Após o café da manhã, ela retornou ao quarto, onde passou a se arrumar calma e dedicadamente. Não era sua primeira viagem diplomática, embora seria a mais importante até então, e ela sabia que, como uma embaixadora, mesmo o simples translado poderia ter alguma cobertura. Consequentemente, poderia ser usada publicitariamente, ou, pelo menos, para enriquecer seu currículo e, quem sabe, até mesmo ajudá-la a desenvolver uma carreira política. De forma que era necessário se preocupar em causar a melhor impressão possível a todos e a todo momento. “Apenas quem é visto é lembrado”, ela repetia para si mesma, quase como uma prece ou um mantra, enquanto retocava a maquiagem em torno dos olhos, se encarando em um grande espelho de seu quarto.

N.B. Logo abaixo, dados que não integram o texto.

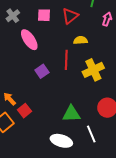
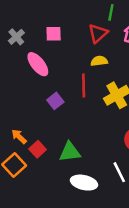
red triangle: (70, 16) -> (98, 33), moved
green triangle: (71, 114) -> (70, 152), moved

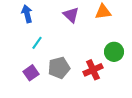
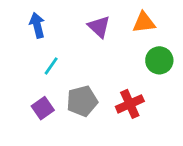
green circle: (114, 52) -> (159, 60), moved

Considerando-se bonita o bastante para encarar o mundo, ela desceu até a garagem, onde lhe aguardava seu veículo, um utilitário de cor branca que lembraria uma minivan, porém com design bem mais arrojado e elegante. Ao se aproximar e parar diante dele por um segundo, sua porta se abriu automaticamente, revelando o amplo espaço interno. Ela adentrou o veículo e se assentou, sensores no interior do veículo a identificaram e o banco, automaticamente, tomou formas mais ergonômicas, configuradas para o usuário “Karine”. O painel, que era completamente liso, sem absolutamente nenhum comando, e no mesmo tom de branco que o restante do veículo, se acendeu em alguns mostradores e o computador de bordo, com uma voz masculina clara e agradável, a recepcionou:

— Bom dia, Karine.

Ao que ela respondeu também com um “bom dia”, de forma cortês, o que fez o computador continuar com sua programação de interação humana:

— A previsão de hoje é que teremos um dia de céu claro e limpo, com temperatura amena e agradável. Você gostaria que eu abrisse o teto solar?

— Não, obrigado.

— OK. Diga-me, para onde iremos hoje?

— Para o centro de lançamentos Beltran & Smith, por favor.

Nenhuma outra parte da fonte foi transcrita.